Nevada Hasn't Explained Its Gigafactory Math

International Business Times

Published Sep 05, 2014 05:28PM ET

Nevada Hasn't Explained Its Gigafactory Math

By Angelo Young - As Nevada prepares to hand Tesla Motors Inc. NASDAQ:TSLA the largest corporate tax incentive deal in the state’s history, the public remains largely in the dark about the details of the $1.25 billion package aside for a two-page list of bullet points. The $5 billion battery Gigafactory, it says, will bring $100 billion worth of economic growth to the state over two decades, lower the state’s unemployment rate by two percentage points and create 22,000 jobs, including 6,500 direct hires.
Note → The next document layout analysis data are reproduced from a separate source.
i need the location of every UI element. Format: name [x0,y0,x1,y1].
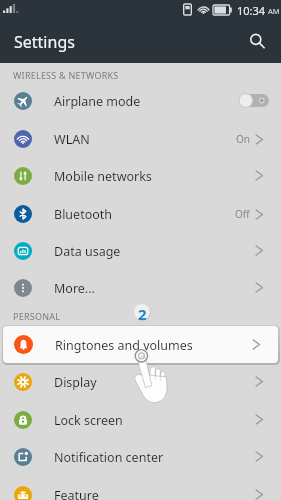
staticText: Notification center [54,449,164,466]
button[interactable]: Airplane mode [0,82,281,119]
staticText: Feature [54,487,99,500]
staticText: Display [54,374,97,391]
button[interactable]: Lock screen [0,401,281,438]
button[interactable]: Data usage [0,232,281,269]
button[interactable]: Bluetooth [0,195,281,232]
staticText: 10:34 [237,3,266,18]
staticText: AM [268,6,280,16]
button[interactable]: Ringtones and volumes [3,326,278,363]
staticText: PERSONAL [13,310,61,322]
staticText: Settings [14,31,75,53]
staticText: Mobile networks [54,168,152,185]
button[interactable]: Display [0,363,281,400]
staticText: More... [54,280,95,297]
staticText: Off [235,207,250,221]
staticText: WLAN [54,131,90,148]
staticText: Bluetooth [54,206,113,223]
button[interactable]: More... [0,269,281,306]
staticText: Lock screen [54,412,123,429]
button[interactable]: WLAN [0,120,281,157]
staticText: Airplane mode [54,93,141,110]
button[interactable]: Search [236,20,277,61]
button[interactable]: Notification center [0,438,281,475]
staticText: 2 [138,304,147,320]
staticText: On [236,132,250,146]
staticText: WIRELESS & NETWORKS [13,69,119,81]
button[interactable]: Mobile networks [0,157,281,194]
staticText: Data usage [54,243,121,260]
button[interactable]: Feature [0,476,281,500]
staticText: Ringtones and volumes [55,337,193,354]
And yet with so little to go on except for a brief menu of benefits provided by Nevada Gov. Brian Sandoval to the media, the state’s legislature is expected to hold a special session next week to approve the deal even as critics from left and right are asking questions that have not been answered. Where, for example, did the $100 billion estimate come from? How did the state come up with the 22,000 figure for jobs growth? How did the total value of tax incentives mushroom from $500 million to $1.25 billion in just a week?

“There’s no way of knowing how they came up with these numbers,” Philip Mattera, research director at Good Jobs First, a policy research group that tracks corporate tax subsidies, told International Business Times by phone on Friday. “Let’s hope lawmakers calm down next week and begin asking serious questions.”

Jennifer Cooper, spokesperson for the Nevada Governor’s Office of Economic Development, told IBTimes by email that the numbers come from two unnamed independent economic analyses.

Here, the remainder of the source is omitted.